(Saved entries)
━━━

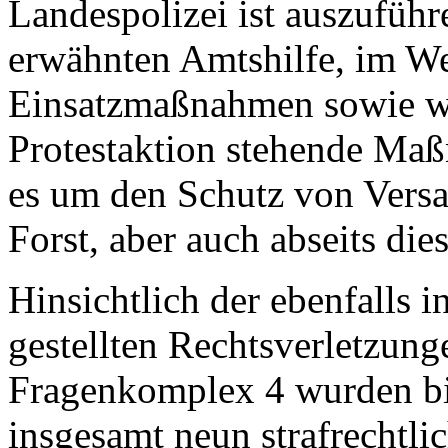
Landespolizei ist auszuführe
erwähnten Amtshilfe, im We
Einsatzmaßnahmen sowie w
Protestaktion stehende Maß
es um den Schutz von Vers
Forst, aber auch abseits die
Hinsichtlich der ebenfalls 
gestellten Rechtsverletzun
Fragenkomplex 4 wurden b
insgesamt neun strafrechtli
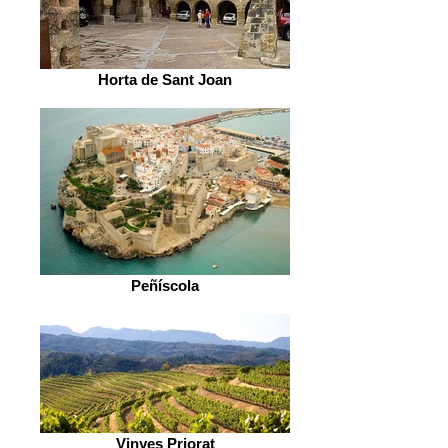
Horta de Sant Joan
Peñíscola
Vinyes Priorat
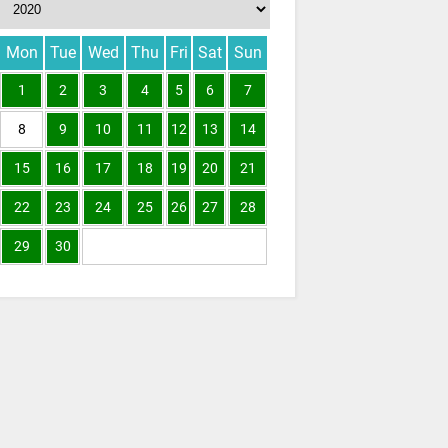
Mon
Tue
Wed
Thu
Fri
Sat
Sun
1
2
3
4
5
6
7
8
9
10
11
12
13
14
15
16
17
18
19
20
21
22
23
24
25
26
27
28
29
30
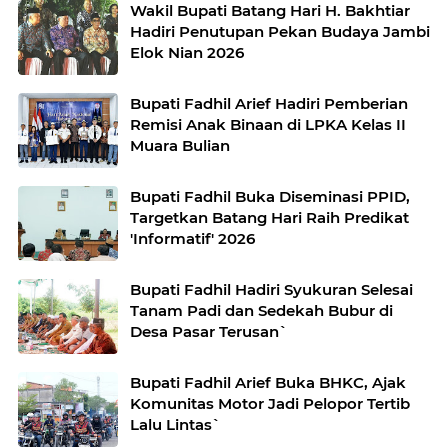
Wakil Bupati Batang Hari H. Bakhtiar
Hadiri Penutupan Pekan Budaya Jambi
Elok Nian 2026
Bupati Fadhil Arief Hadiri Pemberian
Remisi Anak Binaan di LPKA Kelas II
Muara Bulian
Bupati Fadhil Buka Diseminasi PPID,
Targetkan Batang Hari Raih Predikat
'Informatif' 2026
Bupati Fadhil Hadiri Syukuran Selesai
Tanam Padi dan Sedekah Bubur di
Desa Pasar Terusan`
Bupati Fadhil Arief Buka BHKC, Ajak
Komunitas Motor Jadi Pelopor Tertib
Lalu Lintas`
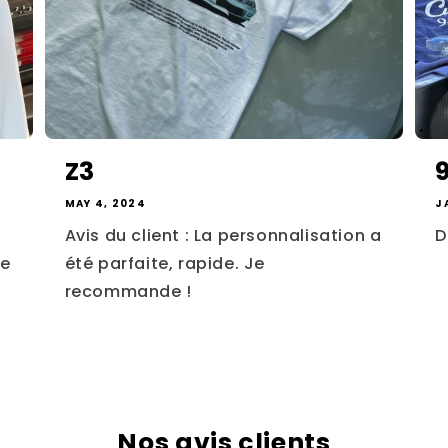
Z3
MAY 4, 2024
J
Avis du client : La personnalisation a
D
ge
été parfaite, rapide. Je
recommande !
Nos avis clients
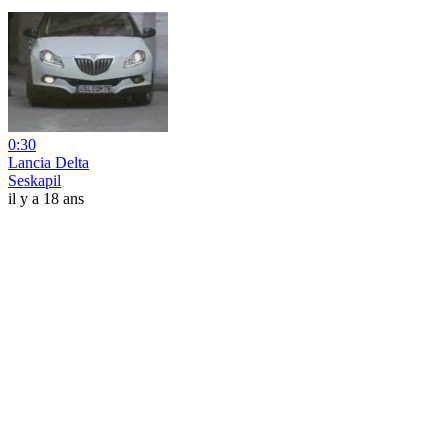
0:30
Lancia Delta
Seskapil
il y a 18 ans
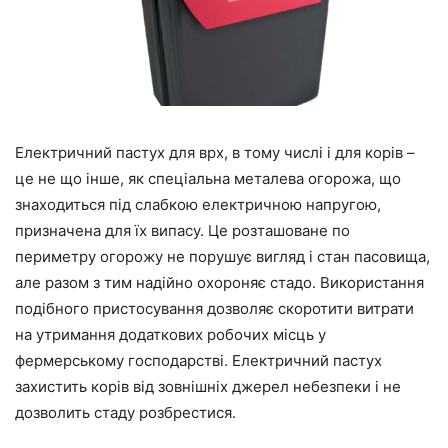
Електричний пастух для врх, в тому числі і для корів –
це не що інше, як спеціальна металева огорожа, що
знаходиться під слабкою електричною напругою,
призначена для їх випасу. Це розташоване по
периметру огорожу не порушує вигляд і стан пасовища,
але разом з тим надійно охороняє стадо. Використання
подібного пристосування дозволяє скоротити витрати
на утримання додаткових робочих місць у
фермерському господарстві. Електричний пастух
захистить корів від зовнішніх джерел небезпеки і не
дозволить стаду розбрестися.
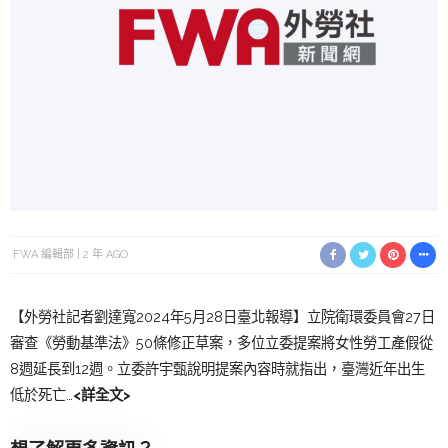
FWA 編輯部
2 年 AGO
【外勞社記者劉達寬2024年5月28日臺北報導】立院衛環委員會27日
審查《勞動基準法》50條修正草案，多位立委提案將女性勞工產假從
8週延長到12週。立委許宇甄說明提案內容時就指出，臺灣近年出生
低於死亡…
<詳全文>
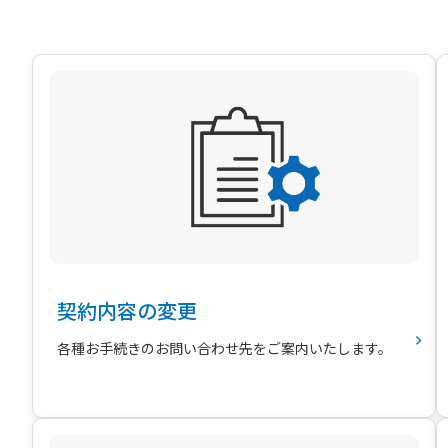
契約内容の変更
各種お手続きのお問い合わせ先をご案内いたします。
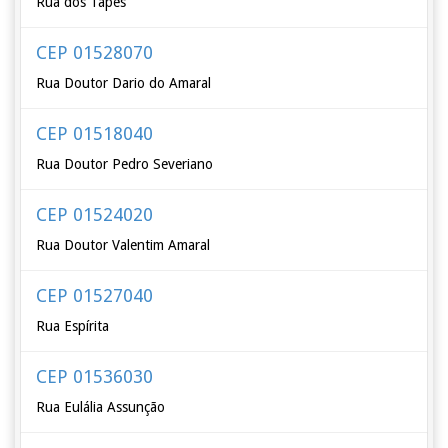
Rua dos Tapes
CEP 01528070
Rua Doutor Dario do Amaral
CEP 01518040
Rua Doutor Pedro Severiano
CEP 01524020
Rua Doutor Valentim Amaral
CEP 01527040
Rua Espírita
CEP 01536030
Rua Eulália Assunção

━━━

[WORK TO BE COMPLETED]:
After identifying the lines above that contain "корів", copy each one.

[TASK ANSWER]:
Електричний пастух для врх, в тому числі і для корів –
захистить корів від зовнішніх джерел небезпеки і не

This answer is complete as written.